I didn’t tell Charlie that I thought the reason he wasn’t hurrying to catch Joe was that he wasn’t about to throw his feelings out there and have Joe throw them right back at him. After all, what Charlie was dealing with was like him diving into the immensity of space that is the Grand Canyon knowing the updraft that would keep him from smashing onto the rocks below would be Joe’s acceptance of his apology. The two headed monster of pride and rejection had Charlie paralyzed and only one thing would free him from that monster – faith…faith that making an attempt at repairing the damage he had done was far better than turning and walking away.
“Will you go with me Tait?” Charlie asked.
My answer to the question I expected Charlie to ask was sitting in my mind before the question came.
“You’re on your own on this one Charlie,” I said. “You don’t need Joe to even have a particle of thought that the reason you came after him was because I talked you into it. I’ll be here when you come back.”
Charlie stood and without saying a word, walked down the canyon toward camp. I moved to where I could watch him walk around the bend and it wasn’t more than ten minutes that I heard the engine start on the old Ford truck.
I wasn’t in the camp when Charlie came back with the old Indian. My dad came to get me before Charlie came back so I could return to school. I asked about Charlie and Navajo Joe and learned they went back to work on the fence in Keller before the barefoot Indian made his way back to the reservation. Joe wasn’t there the morning they found Charlie and I wanted to find him when I was told. I wanted Joe to tell me what Charlie said to make peace that unforgettable morning near the mouth of Keller. I wanted Joe to tell me that Charlie told him to chant away and that maybe Charlie even joined in.
The emotion of shock that first hit me when I learned about Charlie, quickly melted into a sadness that pushed me to want to be alone so after I learned as much as there was to know about his death, I walked up the small trail behind the school house and sat among the rocks. I guess the sadness was more for me than it was for Charlie cause Charlie left so unexpectedly. I knew that the question I could never quite get Charlie to answer with conviction had now been answered for him. Deep in my heart I had a pretty good idea what Charlie knew now that he didn’t know before he died.
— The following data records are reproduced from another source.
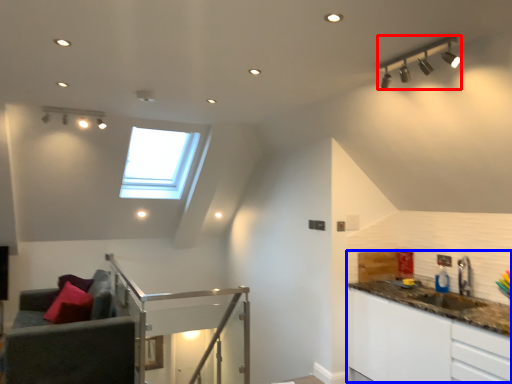 Question: Which object is closer to the camera taking this photo, light fixture (highlighted by a red box) or counter top (highlighted by a blue box)?

Choices:
 (A) light fixture
 (B) counter top

Answer: (A) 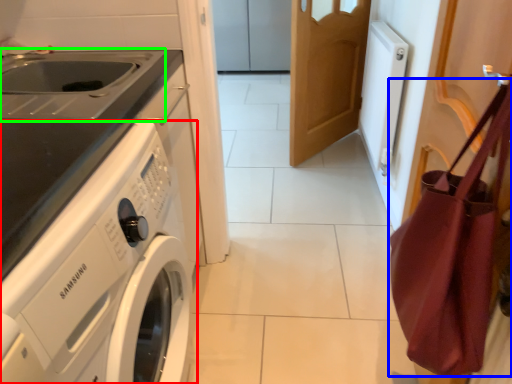 Question: Estimate the real-world distances between objects in this image. Which object is farther from washing machine (highlighted by a red box), shoulder bag (highlighted by a blue box) or sink (highlighted by a green box)?

Choices:
 (A) shoulder bag
 (B) sink

Answer: (A) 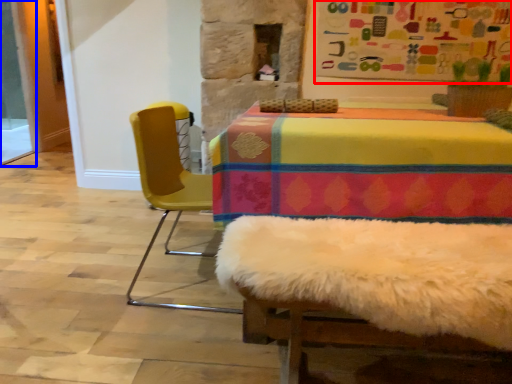 Question: Which point is closer to the camera, bulletin board (highlighted by a red box) or screen door (highlighted by a blue box)?

Choices:
 (A) bulletin board
 (B) screen door

Answer: (A) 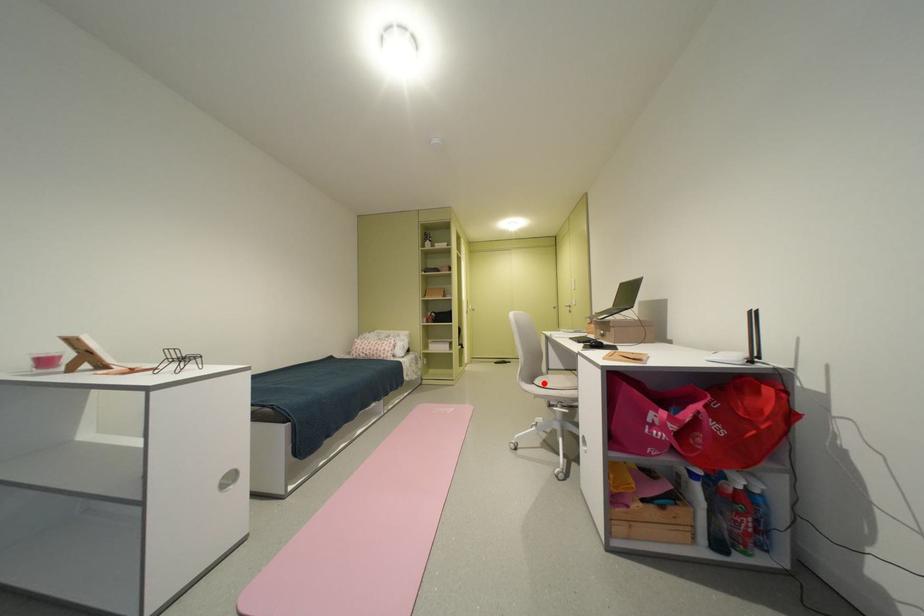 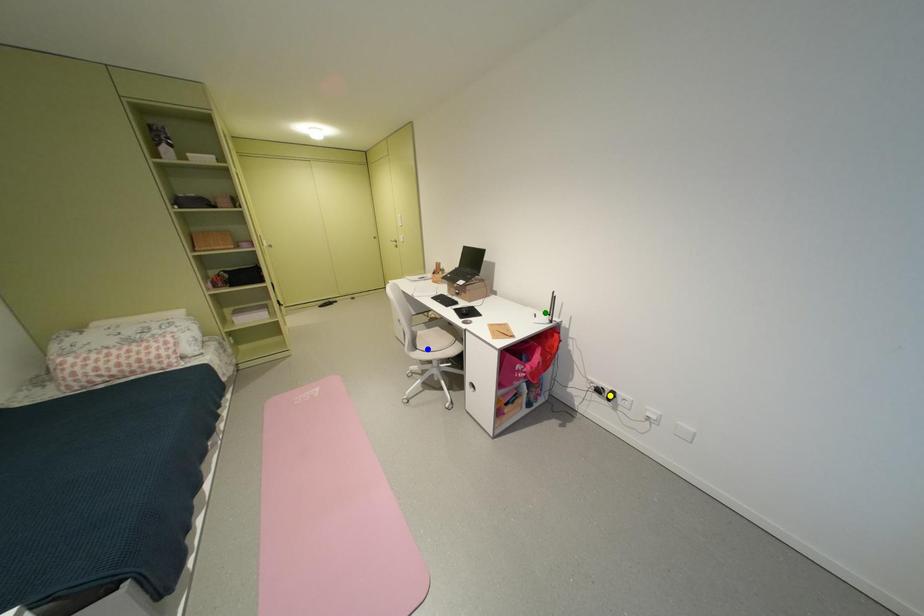 Question: I am providing you with two images of the same scene from different viewpoints. A red point is marked on the first image. You are given multiple points on the second image. Can you choose the point in image 2 that corresponds to the point in image 1?

Choices:
 (A) yellow point
 (B) green point
 (C) blue point

Answer: (C) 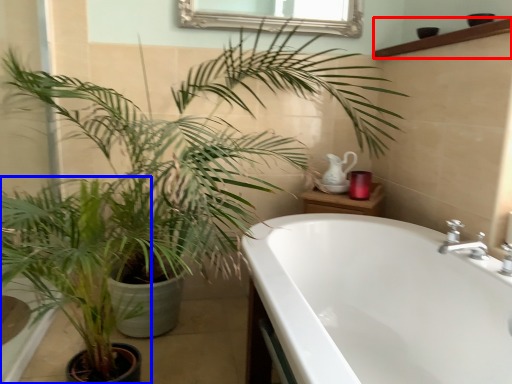 Question: Among these objects, which one is nearest to the camera, balustrade (highlighted by a red box) or houseplant (highlighted by a blue box)?

Choices:
 (A) balustrade
 (B) houseplant

Answer: (B) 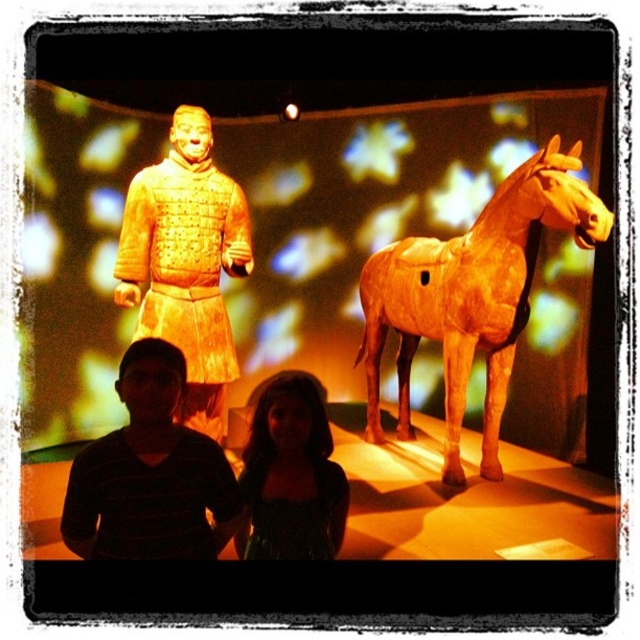 Question: Considering the real-world distances, which object is farthest from the black striped shirt at lower left?

Choices:
 (A) matte gold armor at upper left
 (B) dark green fabric dress at lower center

Answer: (A)

Question: Does matte gold horse at right come behind matte gold armor at upper left?

Choices:
 (A) yes
 (B) no

Answer: (A)

Question: Does matte gold horse at right have a lesser width compared to dark green fabric dress at lower center?

Choices:
 (A) no
 (B) yes

Answer: (A)

Question: Which of the following is the closest to the observer?

Choices:
 (A) dark green fabric dress at lower center
 (B) black striped shirt at lower left
 (C) matte gold horse at right

Answer: (B)

Question: Which point is farther from the camera taking this photo?

Choices:
 (A) (392, 244)
 (B) (124, 401)

Answer: (A)

Question: Is matte gold armor at upper left in front of black striped shirt at lower left?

I could see him in my minds eye, embracing his mother and two brothers who had gone before him. I think he most likely had met the father that he never knew, giving him a piece, or maybe all, of his mind because of the way he walked out of his life when Charlie needed him the most. Most of all what I saw was Charlie turning and looking at me, his big blue eyes looking deep into my soul and smiling…a smile that said he would see me again some day. I couldn’t deny the feeling that came from deep inside me that Charlie and me and Navajo Joe would someday walk the canyons of the Muddy together and we’d finish the fence in Keller. I could see Charlie, hammer in hand, pulling barb wire taut around slender cedar posts and chanting in unison with the old Indian.
I was sure the light of eternity had unlocked the shackles of mortal comprehension for Charlie, confirming what his wise mother told him about his spirit. I sat and looked skyward toward the sand stone ledges that rose high above the school as the haunting cadence of Navajo Joe’s music filled my mind.